Work task |
Copy the full listing, changing nothing.

Top of Data listing

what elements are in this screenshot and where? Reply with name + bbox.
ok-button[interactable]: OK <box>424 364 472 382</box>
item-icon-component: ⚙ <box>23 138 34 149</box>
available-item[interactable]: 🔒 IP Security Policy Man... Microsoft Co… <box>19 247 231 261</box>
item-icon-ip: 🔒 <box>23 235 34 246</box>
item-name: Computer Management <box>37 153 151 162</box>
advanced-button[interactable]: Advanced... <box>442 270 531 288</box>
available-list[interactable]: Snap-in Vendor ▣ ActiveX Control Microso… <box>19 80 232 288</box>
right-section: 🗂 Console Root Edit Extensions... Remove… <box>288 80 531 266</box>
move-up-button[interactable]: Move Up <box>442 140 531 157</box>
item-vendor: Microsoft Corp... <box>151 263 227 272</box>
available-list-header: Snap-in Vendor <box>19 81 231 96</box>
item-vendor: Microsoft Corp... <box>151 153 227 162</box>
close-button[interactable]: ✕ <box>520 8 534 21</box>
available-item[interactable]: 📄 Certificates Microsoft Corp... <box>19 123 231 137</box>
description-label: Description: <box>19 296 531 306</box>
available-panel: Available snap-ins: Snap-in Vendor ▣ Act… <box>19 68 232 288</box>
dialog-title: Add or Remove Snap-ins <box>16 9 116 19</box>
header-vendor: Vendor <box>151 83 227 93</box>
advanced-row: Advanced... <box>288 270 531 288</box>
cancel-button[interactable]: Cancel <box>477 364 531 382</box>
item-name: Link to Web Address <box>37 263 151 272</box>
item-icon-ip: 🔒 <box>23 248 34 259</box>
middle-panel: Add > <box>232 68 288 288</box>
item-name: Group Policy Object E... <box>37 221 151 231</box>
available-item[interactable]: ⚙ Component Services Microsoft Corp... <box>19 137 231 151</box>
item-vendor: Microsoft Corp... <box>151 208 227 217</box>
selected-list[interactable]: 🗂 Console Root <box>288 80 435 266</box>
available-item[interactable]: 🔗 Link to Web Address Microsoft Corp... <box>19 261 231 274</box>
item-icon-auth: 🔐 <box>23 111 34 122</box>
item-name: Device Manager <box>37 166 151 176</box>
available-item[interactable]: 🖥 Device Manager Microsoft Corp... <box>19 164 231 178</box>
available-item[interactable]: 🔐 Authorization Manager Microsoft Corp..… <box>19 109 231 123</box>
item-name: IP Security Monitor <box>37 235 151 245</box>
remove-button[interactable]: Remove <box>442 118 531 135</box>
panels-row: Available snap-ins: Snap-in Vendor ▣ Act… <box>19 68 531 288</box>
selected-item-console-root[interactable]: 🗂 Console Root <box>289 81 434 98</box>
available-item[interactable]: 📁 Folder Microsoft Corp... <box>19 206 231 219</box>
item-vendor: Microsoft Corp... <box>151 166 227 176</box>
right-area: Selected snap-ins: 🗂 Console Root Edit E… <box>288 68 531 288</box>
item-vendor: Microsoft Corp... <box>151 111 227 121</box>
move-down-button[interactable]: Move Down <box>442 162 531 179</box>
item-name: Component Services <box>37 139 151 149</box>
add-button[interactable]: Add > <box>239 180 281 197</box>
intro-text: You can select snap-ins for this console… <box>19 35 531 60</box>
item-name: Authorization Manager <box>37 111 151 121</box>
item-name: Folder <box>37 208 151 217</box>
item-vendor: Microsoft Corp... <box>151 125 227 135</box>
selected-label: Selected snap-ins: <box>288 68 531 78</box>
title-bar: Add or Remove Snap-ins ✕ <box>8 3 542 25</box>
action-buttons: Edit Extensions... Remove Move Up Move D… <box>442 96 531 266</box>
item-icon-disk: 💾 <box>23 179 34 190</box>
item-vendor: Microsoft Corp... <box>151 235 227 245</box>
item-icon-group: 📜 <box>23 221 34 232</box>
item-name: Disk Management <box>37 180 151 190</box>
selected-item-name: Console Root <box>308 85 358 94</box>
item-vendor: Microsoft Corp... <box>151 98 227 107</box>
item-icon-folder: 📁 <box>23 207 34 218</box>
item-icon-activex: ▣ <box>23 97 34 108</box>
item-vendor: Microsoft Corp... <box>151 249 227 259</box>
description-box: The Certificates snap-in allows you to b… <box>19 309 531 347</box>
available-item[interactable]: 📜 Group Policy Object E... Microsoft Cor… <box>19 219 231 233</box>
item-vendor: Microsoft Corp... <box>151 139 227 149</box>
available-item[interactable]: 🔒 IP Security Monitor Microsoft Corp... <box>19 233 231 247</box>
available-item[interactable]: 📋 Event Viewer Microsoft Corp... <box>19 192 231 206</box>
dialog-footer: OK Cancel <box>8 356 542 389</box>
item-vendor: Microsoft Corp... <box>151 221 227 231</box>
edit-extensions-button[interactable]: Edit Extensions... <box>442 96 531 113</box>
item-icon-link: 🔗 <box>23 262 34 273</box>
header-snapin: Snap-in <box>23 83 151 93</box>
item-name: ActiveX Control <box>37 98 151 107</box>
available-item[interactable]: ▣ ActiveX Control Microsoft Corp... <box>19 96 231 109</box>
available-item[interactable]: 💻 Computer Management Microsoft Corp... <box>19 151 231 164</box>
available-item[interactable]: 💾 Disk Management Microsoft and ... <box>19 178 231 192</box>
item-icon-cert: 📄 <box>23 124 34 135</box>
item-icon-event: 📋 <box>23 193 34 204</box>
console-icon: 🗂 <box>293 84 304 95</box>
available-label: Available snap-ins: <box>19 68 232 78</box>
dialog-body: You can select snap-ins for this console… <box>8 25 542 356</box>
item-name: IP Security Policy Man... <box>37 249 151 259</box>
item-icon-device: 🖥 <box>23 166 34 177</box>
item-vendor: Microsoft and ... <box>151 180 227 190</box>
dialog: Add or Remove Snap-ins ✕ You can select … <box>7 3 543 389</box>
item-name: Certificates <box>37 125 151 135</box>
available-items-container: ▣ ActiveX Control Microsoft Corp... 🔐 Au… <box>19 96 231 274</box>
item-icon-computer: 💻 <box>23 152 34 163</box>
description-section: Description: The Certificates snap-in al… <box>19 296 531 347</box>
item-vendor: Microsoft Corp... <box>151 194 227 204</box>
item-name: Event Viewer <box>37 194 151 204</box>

Bottom of Data listing

Reply to the exercise |
what elements are in this screenshot and where? Reply with name + bbox.
ok-button[interactable]: OK <box>424 364 472 382</box>
item-icon-component: ⚙ <box>23 138 34 149</box>
available-item[interactable]: 🔒 IP Security Policy Man... Microsoft Co… <box>19 247 231 261</box>
item-icon-ip: 🔒 <box>23 235 34 246</box>
item-name: Computer Management <box>37 153 151 162</box>
advanced-button[interactable]: Advanced... <box>442 270 531 288</box>
available-list[interactable]: Snap-in Vendor ▣ ActiveX Control Microso… <box>19 80 232 288</box>
right-section: 🗂 Console Root Edit Extensions... Remove… <box>288 80 531 266</box>
move-up-button[interactable]: Move Up <box>442 140 531 157</box>
item-vendor: Microsoft Corp... <box>151 263 227 272</box>
available-list-header: Snap-in Vendor <box>19 81 231 96</box>
item-vendor: Microsoft Corp... <box>151 153 227 162</box>
close-button[interactable]: ✕ <box>520 8 534 21</box>
available-item[interactable]: 📄 Certificates Microsoft Corp... <box>19 123 231 137</box>
description-label: Description: <box>19 296 531 306</box>
available-panel: Available snap-ins: Snap-in Vendor ▣ Act… <box>19 68 232 288</box>
dialog-title: Add or Remove Snap-ins <box>16 9 116 19</box>
header-vendor: Vendor <box>151 83 227 93</box>
advanced-row: Advanced... <box>288 270 531 288</box>
cancel-button[interactable]: Cancel <box>477 364 531 382</box>
item-name: Link to Web Address <box>37 263 151 272</box>
item-icon-ip: 🔒 <box>23 248 34 259</box>
middle-panel: Add > <box>232 68 288 288</box>
item-name: Group Policy Object E... <box>37 221 151 231</box>
available-item[interactable]: ⚙ Component Services Microsoft Corp... <box>19 137 231 151</box>
item-vendor: Microsoft Corp... <box>151 208 227 217</box>
selected-list[interactable]: 🗂 Console Root <box>288 80 435 266</box>
available-item[interactable]: 🔗 Link to Web Address Microsoft Corp... <box>19 261 231 274</box>
item-icon-auth: 🔐 <box>23 111 34 122</box>
item-name: Device Manager <box>37 166 151 176</box>
available-item[interactable]: 🖥 Device Manager Microsoft Corp... <box>19 164 231 178</box>
available-item[interactable]: 🔐 Authorization Manager Microsoft Corp..… <box>19 109 231 123</box>
item-name: IP Security Monitor <box>37 235 151 245</box>
remove-button[interactable]: Remove <box>442 118 531 135</box>
panels-row: Available snap-ins: Snap-in Vendor ▣ Act… <box>19 68 531 288</box>
selected-item-console-root[interactable]: 🗂 Console Root <box>289 81 434 98</box>
available-item[interactable]: 📁 Folder Microsoft Corp... <box>19 206 231 219</box>
item-vendor: Microsoft Corp... <box>151 166 227 176</box>
right-area: Selected snap-ins: 🗂 Console Root Edit E… <box>288 68 531 288</box>
item-vendor: Microsoft Corp... <box>151 111 227 121</box>
move-down-button[interactable]: Move Down <box>442 162 531 179</box>
item-name: Component Services <box>37 139 151 149</box>
add-button[interactable]: Add > <box>239 180 281 197</box>
intro-text: You can select snap-ins for this console… <box>19 35 531 60</box>
item-name: Authorization Manager <box>37 111 151 121</box>
item-name: Folder <box>37 208 151 217</box>
item-vendor: Microsoft Corp... <box>151 125 227 135</box>
selected-label: Selected snap-ins: <box>288 68 531 78</box>
title-bar: Add or Remove Snap-ins ✕ <box>8 3 542 25</box>
action-buttons: Edit Extensions... Remove Move Up Move D… <box>442 96 531 266</box>
item-icon-disk: 💾 <box>23 179 34 190</box>
item-vendor: Microsoft Corp... <box>151 235 227 245</box>
item-icon-group: 📜 <box>23 221 34 232</box>
item-name: Disk Management <box>37 180 151 190</box>
selected-item-name: Console Root <box>308 85 358 94</box>
item-vendor: Microsoft Corp... <box>151 98 227 107</box>
item-icon-folder: 📁 <box>23 207 34 218</box>
item-icon-activex: ▣ <box>23 97 34 108</box>
item-vendor: Microsoft Corp... <box>151 249 227 259</box>
description-box: The Certificates snap-in allows you to b… <box>19 309 531 347</box>
available-item[interactable]: 📜 Group Policy Object E... Microsoft Cor… <box>19 219 231 233</box>
item-vendor: Microsoft Corp... <box>151 139 227 149</box>
available-item[interactable]: 🔒 IP Security Monitor Microsoft Corp... <box>19 233 231 247</box>
available-item[interactable]: 📋 Event Viewer Microsoft Corp... <box>19 192 231 206</box>
dialog-footer: OK Cancel <box>8 356 542 389</box>
item-vendor: Microsoft Corp... <box>151 221 227 231</box>
edit-extensions-button[interactable]: Edit Extensions... <box>442 96 531 113</box>
item-icon-link: 🔗 <box>23 262 34 273</box>
header-snapin: Snap-in <box>23 83 151 93</box>
item-name: ActiveX Control <box>37 98 151 107</box>
available-item[interactable]: ▣ ActiveX Control Microsoft Corp... <box>19 96 231 109</box>
available-item[interactable]: 💻 Computer Management Microsoft Corp... <box>19 151 231 164</box>
available-item[interactable]: 💾 Disk Management Microsoft and ... <box>19 178 231 192</box>
item-icon-cert: 📄 <box>23 124 34 135</box>
item-icon-event: 📋 <box>23 193 34 204</box>
console-icon: 🗂 <box>293 84 304 95</box>
available-label: Available snap-ins: <box>19 68 232 78</box>
dialog-body: You can select snap-ins for this console… <box>8 25 542 356</box>
item-name: IP Security Policy Man... <box>37 249 151 259</box>
item-icon-device: 🖥 <box>23 166 34 177</box>
item-vendor: Microsoft and ... <box>151 180 227 190</box>
dialog: Add or Remove Snap-ins ✕ You can select … <box>7 3 543 389</box>
item-name: Certificates <box>37 125 151 135</box>
available-items-container: ▣ ActiveX Control Microsoft Corp... 🔐 Au… <box>19 96 231 274</box>
item-icon-computer: 💻 <box>23 152 34 163</box>
description-section: Description: The Certificates snap-in al… <box>19 296 531 347</box>
item-vendor: Microsoft Corp... <box>151 194 227 204</box>
item-name: Event Viewer <box>37 194 151 204</box>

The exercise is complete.